# Royal Poinciana



## rodwade (Feb 13, 2007)

I have about 50 seeds for this tree. Ranked as one of the top 5 most beautiful trees in the world. We happend to have a half dozen or so within about 10 miles of me. Anyone have any reccomendations on germination and planting. I planned on planting in the back corner of the yard which is sheilded from the north wind.


----------



## rodwade (Feb 13, 2007)

some close ups of the flowers.


----------



## Animal Chris (May 21, 2004)

It's a little too cool for them to grow up in this part of the State. I have a friend in Costa Rica that has them planted down either side of his driveway. They have been trimmed over the years and now create an arch across the drive, which is about a half mile long. It is a sight to behold when they are in full bloom. BTW.


----------



## rodwade (Feb 13, 2007)

A neighbor about a mile down the road has two, one purchased from a nursery and another he planted from seed. They were planted in 2004 and now stand about 20' tall. Blooms were outragous this spring. My wife and I saw them in Playa Del Carmen when were were there last year.


----------



## rodwade (Feb 13, 2007)

3 seeds planted and all three were about 6" tall when I came back from my trip to Minnesota.


----------



## tater salad (Jan 6, 2008)

Hey Rodwade

I wish to purchase a few of those seeds from you Rodwade.....How have the seeds that have sprouted doing for you!!!!

Please let me now,


----------



## rodwade (Feb 13, 2007)

I left out of town and 2 of the 3 I planted dried out over the week when they were just 3" tall. I planted the third and babied it for a while. It's growing great in the back yard now. You can get seeds, but honestly you can get a tree that will probably bloom earlier at a green house. Corpus Christi Turners has several of different sizes. I picked one up for about $19 or so one day. I'm going to give the seedling to my mother who lives by the lake to grow. The seeds can be germinated fairly easily and I had good luck. I'll gladly trade you some seeds for something. I'm building a Cajun Microwave got any parts or pieces laying around you don't use that I could swap you for some seeds?
Rodney


----------



## tater salad (Jan 6, 2008)

Hey Rodwade......:cop:

Thanks for the reply.....I live in SugarLand and I won't be traveling any where close to you.....No, I don't have any parts for your cajun microwave...sorry wish I could help ya out.

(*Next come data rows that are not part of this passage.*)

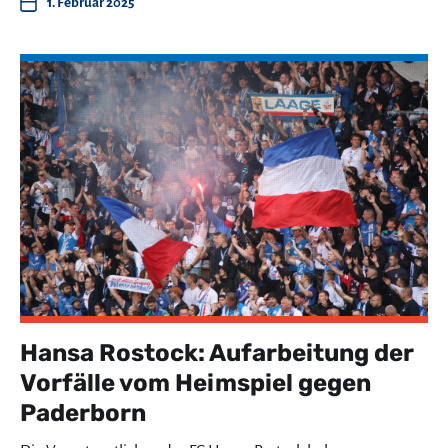
1. Februar 2025
Hansa Rostock: Aufarbeitung der
Vorfälle vom Heimspiel gegen
Paderborn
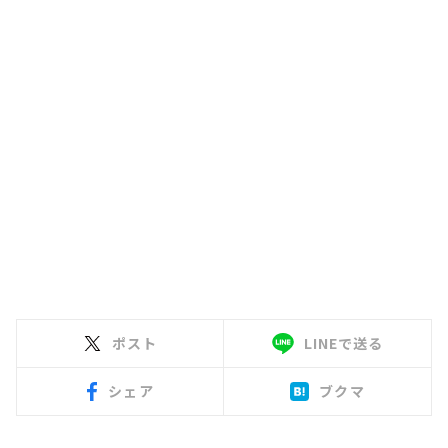
ポスト
LINEで送る
シェア
ブクマ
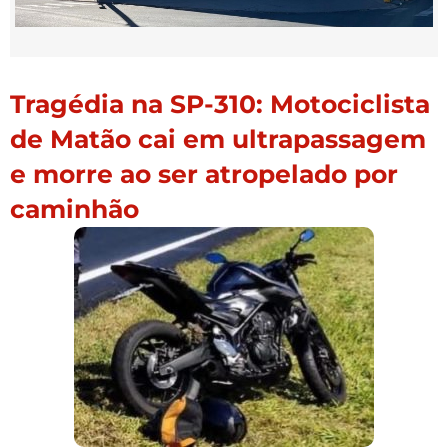
Tragédia na SP-310: Motociclista
de Matão cai em ultrapassagem
e morre ao ser atropelado por
caminhão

I guess I'll have to look around at some shops here in the Houston area.

thank you and god bless,
Dale
Aka: tater salad


----------



## rodwade (Feb 13, 2007)

Tater, pm me an address I'll see if I can ship you an few.

Rodney


----------



## tater salad (Jan 6, 2008)

Good Evening, RodWade :flag:

I just want to say thank you......Ill let you now how everything turns out!!!!

Ill send you a PM and give you my address and telephone number.......:cheers:

Tater Salad


----------